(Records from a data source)
= Beginning of Section =

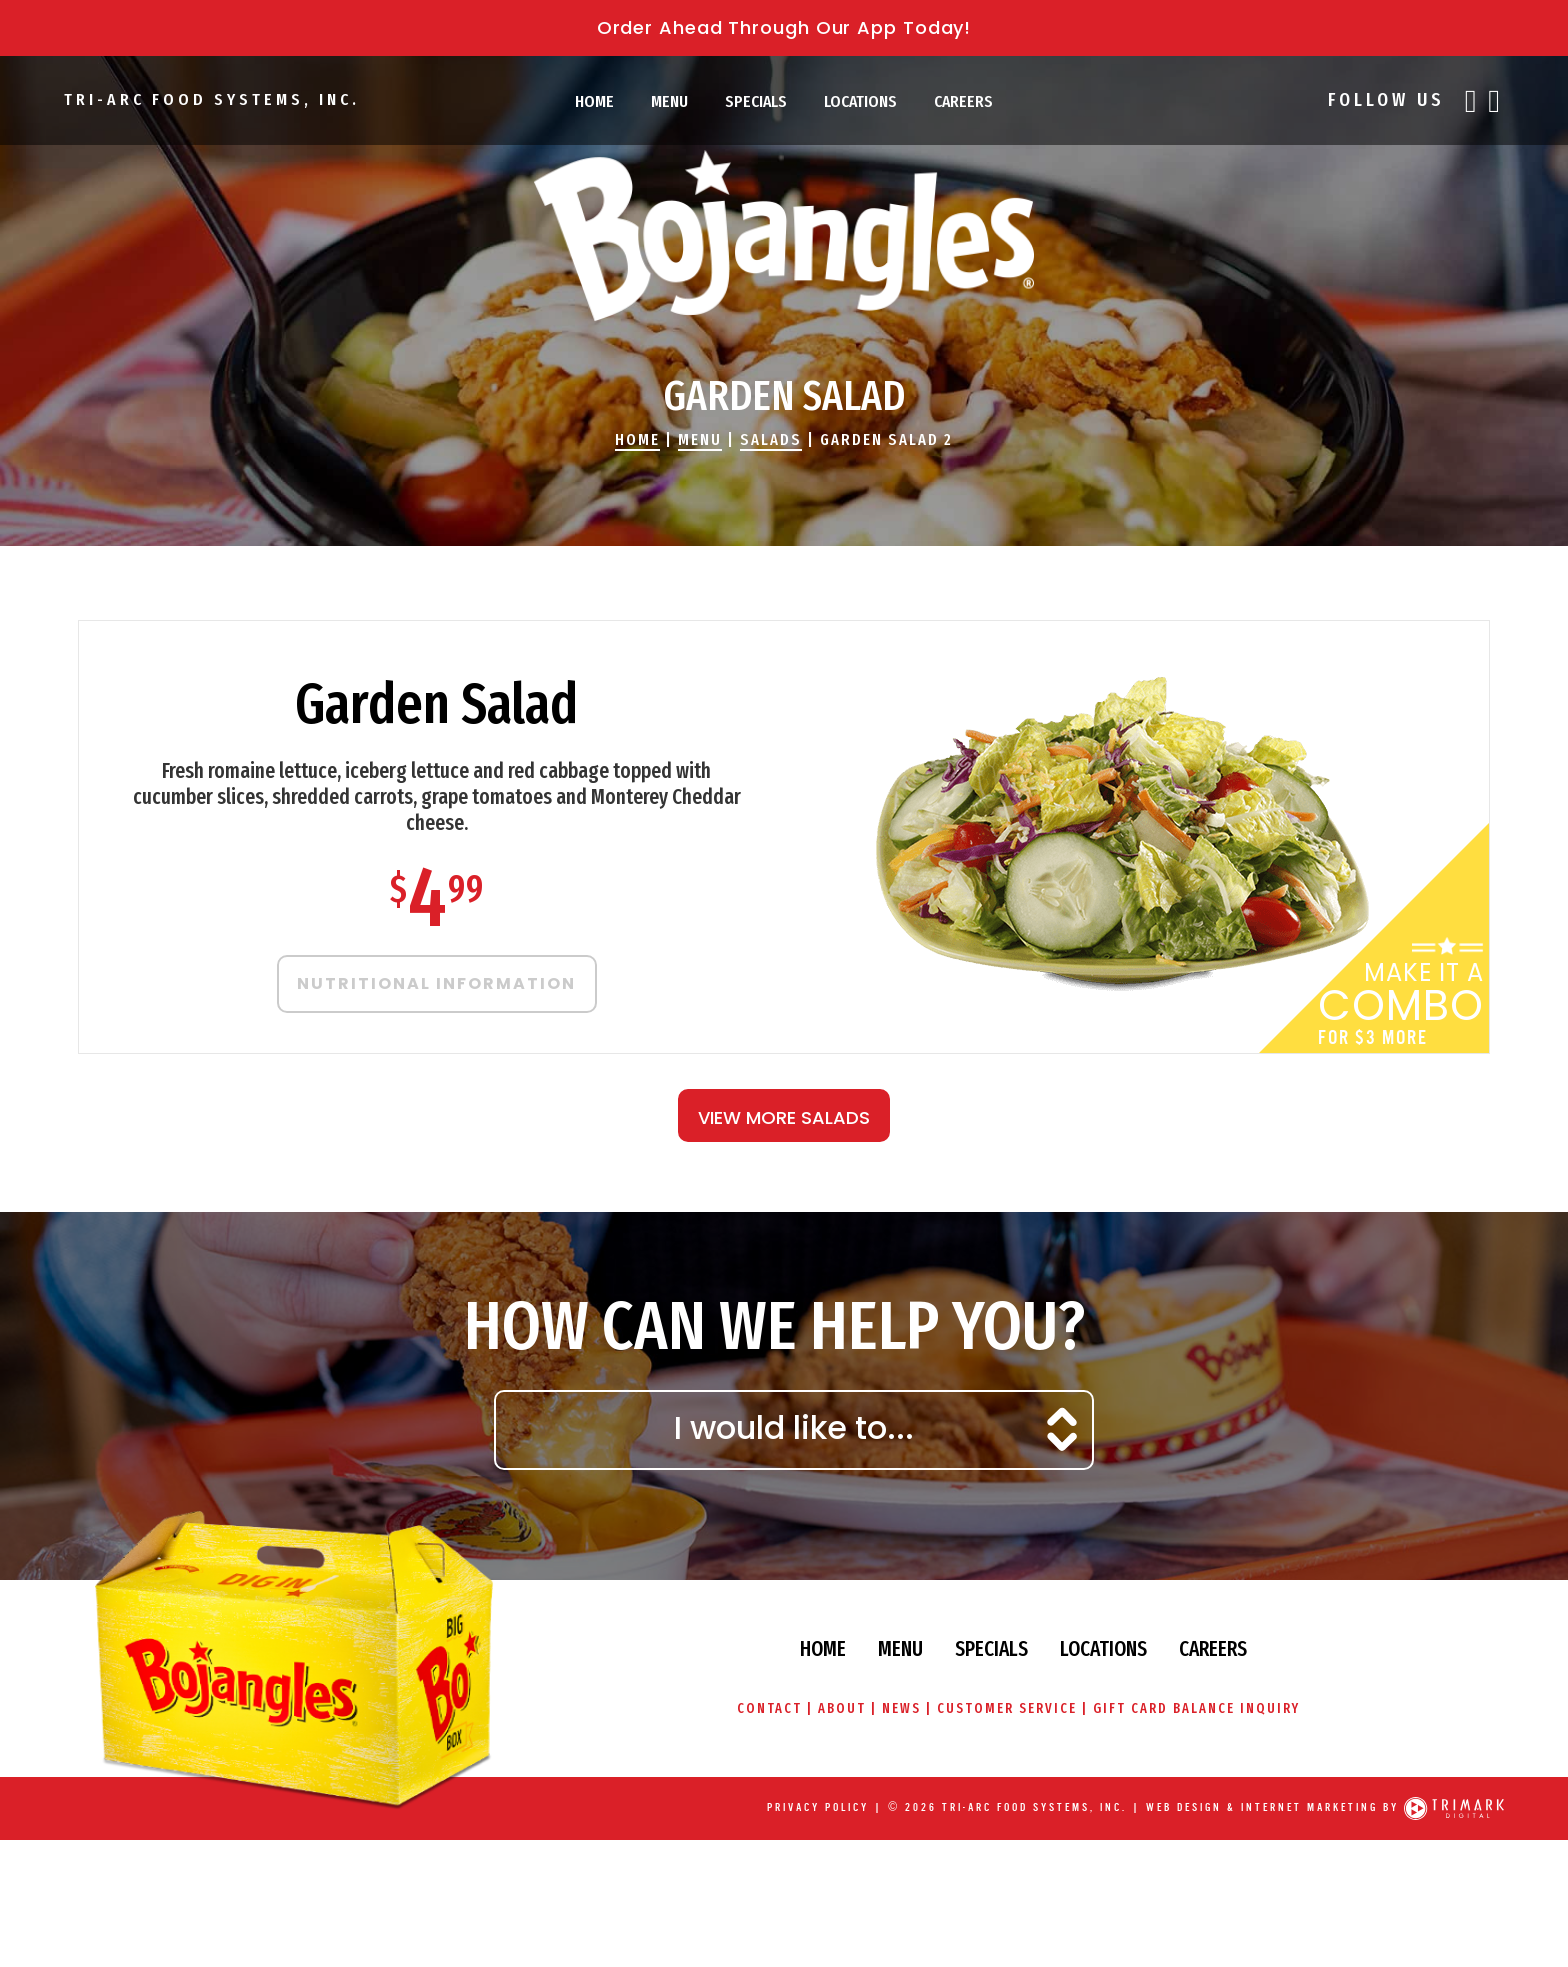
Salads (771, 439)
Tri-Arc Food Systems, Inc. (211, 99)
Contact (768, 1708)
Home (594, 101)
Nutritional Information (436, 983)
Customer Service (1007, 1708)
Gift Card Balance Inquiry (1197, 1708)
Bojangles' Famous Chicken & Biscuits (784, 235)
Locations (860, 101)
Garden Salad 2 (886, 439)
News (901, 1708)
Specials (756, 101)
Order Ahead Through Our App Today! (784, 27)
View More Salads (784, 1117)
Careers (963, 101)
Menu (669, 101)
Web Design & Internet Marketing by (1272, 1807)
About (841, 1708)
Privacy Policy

= End of Section =

How to complete this task: Each line from the one containing "Web Design &" through the end of the entries, both included, is to be returned exactly, with no other lines.

Task solution:
Web Design & Internet Marketing by (1272, 1807)
About (841, 1708)
Privacy Policy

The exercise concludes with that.